I now dechlorinate my water with a pinch of sodium metabisulphite, or half a campden tablet, for each 15 litres. As soon as I started to treat the chlorine in my water this way, a consistent problem I was having with polyphenolic astringency went away and my beers became a lot cleaner in flavour.
Any residual sodium met after the dechlorination process will be beneficial in the mash, as it will work to prevent oxidation.
Sodium met isn't for everyone. Its fairly nasty stuff, and known to trigger asthma attacks and skin allergies (eczema, urticaria) in some people.
My own water treatment regime was worked out using Ken Schwartz's BreWater 3.0
For Brisbane water it consists of:
- dechlorinate with sodium metabisulphite. This tends to bring the pH down from 7.9 to about 7.1, due to production of sulphurous acid as one of the side effects of the chlorine neutralisation reaction.

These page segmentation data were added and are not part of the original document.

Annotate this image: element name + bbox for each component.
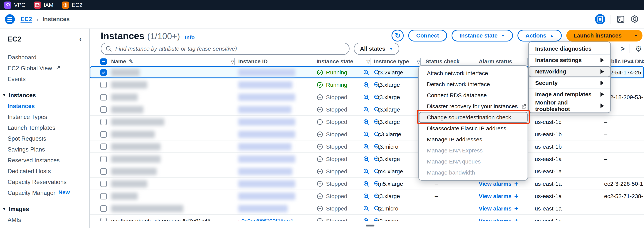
sidebar-item-dedicated-hosts[interactable]: Dedicated Hosts [0,166,89,177]
sidebar-item-dashboard[interactable]: Dashboard [0,52,89,63]
column-header-instance-type[interactable]: Instance type▽ [374,57,420,66]
sidebar-item-capacity-reservations[interactable]: Capacity Reservations [0,177,89,187]
table-settings-gear-icon[interactable]: ⚙ [635,44,642,53]
next-page-button[interactable]: > [620,45,624,53]
horizontal-scrollbar-thumb[interactable] [366,224,374,226]
row-checkbox[interactable] [100,131,107,138]
hamburger-menu-button[interactable] [5,14,15,24]
add-alarm-icon[interactable]: + [514,217,518,221]
sidebar-item-spot-requests[interactable]: Spot Requests [0,133,89,144]
instance-state-label: Running [326,69,347,76]
submenu-item-disassociate-elastic-ip-address[interactable]: Disassociate Elastic IP address [419,123,528,134]
column-header-instance-state[interactable]: Instance state▽ [316,57,370,66]
submenu-item-connect-rds-database[interactable]: Connect RDS database [419,90,528,101]
search-input[interactable]: Find Instance by attribute or tag (case-… [101,43,350,55]
submenu-item-attach-network-interface[interactable]: Attach network interface [419,68,528,79]
zoom-in-filter-icon[interactable] [363,156,370,163]
zoom-in-filter-icon[interactable] [363,119,370,126]
launch-instances-button[interactable]: Launch instances [566,32,629,39]
info-link[interactable]: Info [185,34,194,41]
cloudshell-icon[interactable] [616,15,625,24]
row-checkbox[interactable] [100,119,107,125]
row-checkbox[interactable] [100,193,107,199]
sidebar-item-launch-templates[interactable]: Launch Templates [0,122,89,133]
submenu-item-detach-network-interface[interactable]: Detach network interface [419,79,528,90]
select-all-checkbox[interactable] [100,58,107,65]
row-checkbox[interactable] [100,69,107,76]
state-filter-dropdown[interactable]: All states ▼ [354,43,399,55]
submenu-arrow-icon [600,69,604,74]
breadcrumb-service-link[interactable]: EC2 [20,16,32,23]
filter-icon[interactable]: ▽ [231,59,234,64]
view-alarms-link[interactable]: View alarms [479,218,512,221]
favorite-vpc[interactable]: VPC [4,2,26,9]
sidebar-item-instances[interactable]: Instances [0,101,89,111]
sidebar-item-savings-plans[interactable]: Savings Plans [0,144,89,155]
add-alarm-icon[interactable]: + [514,192,518,200]
redacted-name [111,131,155,138]
row-checkbox[interactable] [100,144,107,150]
menu-item-instance-settings[interactable]: Instance settings [529,55,610,66]
add-alarm-icon[interactable]: + [514,205,518,212]
row-checkbox[interactable] [100,218,107,221]
row-checkbox[interactable] [100,181,107,187]
view-alarms-link[interactable]: View alarms [479,205,512,212]
side-panel-toggle-button[interactable] [595,14,605,24]
zoom-in-filter-icon[interactable] [363,205,370,212]
view-alarms-link[interactable]: View alarms [479,181,512,187]
zoom-in-filter-icon[interactable] [363,143,370,150]
instance-state-button[interactable]: Instance state ▼ [452,30,513,42]
row-checkbox[interactable] [100,205,107,212]
row-checkbox[interactable] [100,106,107,113]
view-alarms-link[interactable]: View alarms [479,193,512,199]
column-header-alarm-status[interactable]: Alarm status [479,57,530,66]
favorite-ec2[interactable]: EC2 [62,2,82,9]
actions-button[interactable]: Actions ▲ [518,30,562,42]
zoom-in-filter-icon[interactable] [363,217,370,221]
row-checkbox[interactable] [100,94,107,100]
launch-options-caret-button[interactable]: ▼ [629,33,642,38]
sidebar-item-ami-catalog[interactable]: AMI Catalog [0,225,89,228]
sidebar-item-events[interactable]: Events [0,74,89,84]
filter-icon[interactable]: ▽ [366,59,370,64]
menu-item-security[interactable]: Security [529,77,610,88]
submenu-item-disaster-recovery-for-your-instances[interactable]: Disaster recovery for your instances [419,101,528,112]
sidebar-section-instances[interactable]: ▼Instances [0,90,89,101]
menu-item-instance-diagnostics[interactable]: Instance diagnostics [529,43,610,54]
sidebar-item-reserved-instances[interactable]: Reserved Instances [0,155,89,166]
zoom-in-filter-icon[interactable] [363,193,370,200]
zoom-in-filter-icon[interactable] [363,69,370,76]
favorite-iam[interactable]: IAM [34,2,54,9]
column-header-status-check[interactable]: Status check [426,57,473,66]
zoom-in-filter-icon[interactable] [363,81,370,88]
zoom-in-filter-icon[interactable] [363,106,370,113]
row-checkbox[interactable] [100,168,107,175]
zoom-in-filter-icon[interactable] [363,168,370,175]
add-alarm-icon[interactable]: + [514,180,518,188]
zoom-in-filter-icon[interactable] [363,180,370,187]
submenu-item-change-source-destination-check[interactable]: Change source/destination check [419,112,528,123]
row-checkbox[interactable] [100,156,107,162]
filter-icon[interactable]: ▽ [416,59,420,64]
sidebar-item-capacity-manager[interactable]: Capacity ManagerNew [0,187,89,198]
sidebar-section-images[interactable]: ▼Images [0,204,89,214]
menu-item-monitor-and-troubleshoot[interactable]: Monitor and troubleshoot [529,100,610,111]
column-header-name[interactable]: Name✎▽ [111,57,234,66]
menu-item-networking[interactable]: Networking [529,66,610,77]
instance-type-cell: t3.xlarge [378,190,400,202]
connect-button[interactable]: Connect [408,30,447,42]
sidebar-item-ec2-global-view[interactable]: EC2 Global View [0,63,89,74]
zoom-in-filter-icon[interactable] [363,131,370,138]
menu-item-image-and-templates[interactable]: Image and templates [529,89,610,100]
amazon-q-icon[interactable] [630,15,639,24]
refresh-button[interactable]: ↻ [392,30,404,42]
sidebar-collapse-button[interactable]: ‹ [79,35,82,43]
row-checkbox[interactable] [100,82,107,88]
submenu-item-manage-ip-addresses[interactable]: Manage IP addresses [419,134,528,145]
column-header-instance-id[interactable]: Instance ID [238,57,310,66]
zoom-in-filter-icon[interactable] [363,94,370,101]
instance-id-link[interactable]: i-0c0ac666700f75aa4 [238,218,293,221]
new-badge[interactable]: New [58,189,70,196]
sidebar-item-instance-types[interactable]: Instance Types [0,111,89,122]
sidebar-item-amis[interactable]: AMIs [0,214,89,225]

- Boost calcium to 50ppm by adding about 1g of either Calcium Sulphate or Calcium Chloride to each 10 litres of water. Necessary because Brisbane water has low Calcium levels (< 20 ppm)
- For English styles I go further with 2g Calcium Sulphate and 0.25g Magnesium Sulphate per 10 litres of water. This gives a much crisper pale ale or bitter without going over the top with full Burtonisation.
- pH of sparge water is adjusted to around 5.5, which takes about 2 ml of 85% phosphoric acid per 10 litres.
This regime, for Brisbane Water, has given consistently good beers, mash pH in the right ballpark (around 5.3), and minimal tannin extraction even when I have sparged below 1.010.
You will need to work out what works for your own local water profile. One man's water treatment won't work for someone with different water. It is therefore important to start simple, and only make changes if you feel you need to (like I did due to my chlorine driven off flavours).